As shown in Fig. 3, the attacker can choose to attack the network directly (option A) or simulate the full defense system (option B) by implementing the defense algorithm on the forward pass, using gradient approximations on the backward pass, and increasing their sample sizes to better estimate the polynomial kernel transformations that the defender will use at inference time. These two different choices would result in one of two different adversarial images, $x_{a d v, A}$ or $x_{a d v, B}$ , being fed to the defense system. The defense system initializes by making a prediction on the adversarial image through the ‘bare’ network, thus storing either $f (x_{a d v, A}; θ)$ or $f (x_{a d v, B}; θ)$ . Note how $x_{a d v, B}$ was not designed to attack the bare network $f (θ)$ without the defense transformations.

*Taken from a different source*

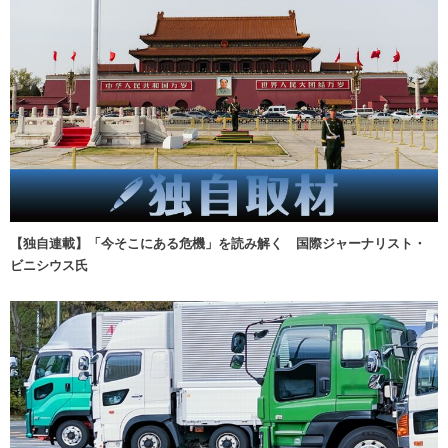
【独自連載】「今そこにある危機」を読み解く 国際ジャーナリスト・
ビニシウス氏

Adversarial image $x_{a d v, B}$ could still transfer to $f (θ)$ , but we posit that it cannot be more likely to succeed than if the attack algorithm had just attacked $f (θ)$ directly, i.e. crafted $x_{a d v, A}$ in the first place.

The ideal scenario B outcome for the attacker is that a multitude (greater than threshold parameter $c_{3}$ ) of the polynomial kernel transforms move $x_{a d v, B}$ to the same incorrect label; otherwise the network effectively drops its own defense and resorts to $f (x_{a d v, B}; θ)$ , for which we have already stated $x_{a d v, B}$ was not designed.

Figure 3: Decision flowchart available to attacker showing two possible scenarios.

4.3.2 The Polynomial Kernel Transforms

Recall our defense system takes $K$ (number of classes) copies of the smoothed input $x_{R}$ and iteratively imparts the polynomial kernel values of $K$ sampled images from the clean training set (one sample from each class). In the toy example of Fig. 4, a CIFAR10 ’dog’ is initially correctly classified as class 5, but incorrectly classified to class 3 ’cat’ when the ResNet18 network is directly attacked (BIM-scenario A). We draw a sample of images from a few classes and also include the original clean image, then apply 25 iterations of kernel transformation from the samples to the adversarial example using feature maps from each residual block in ResNet18 (early and deep layers). Several transformations are successful in restoring the correct classification and some are not.

Our results suggest several important conclusions. First, if the kernel matrix information of the original image is imparted on a perturbed version of itself, the network recovers the correct classification. Second, transformations derived from a sample class $k^{'}$ can recover the correct classification of images from other classes $k \neq k^{'}$ as can be seen from the boat sample reclassifying the dog. Third, we track the average polynomial kernel loss 9 at iteration 0 for the deepest residual block in ResNet18 as a $(%)$ share of the total loss across all layers and recognize the original image ‘sample’ has the highest loss share compared to other samples; likewise, the early layers have relatively low kernel loss. This effect implies that adversarial attacks’ imperceptible pixel manipulations create correspondingly small changes in early layer kernel matrices, but larger changes in the deeper layers, which are closer to classification. Lastly, not all transformations result in correct classifications. An important consideration not shown in this particular example, is sometimes we receive random classifications $k^{''} \notin {k, k^{'}}$ .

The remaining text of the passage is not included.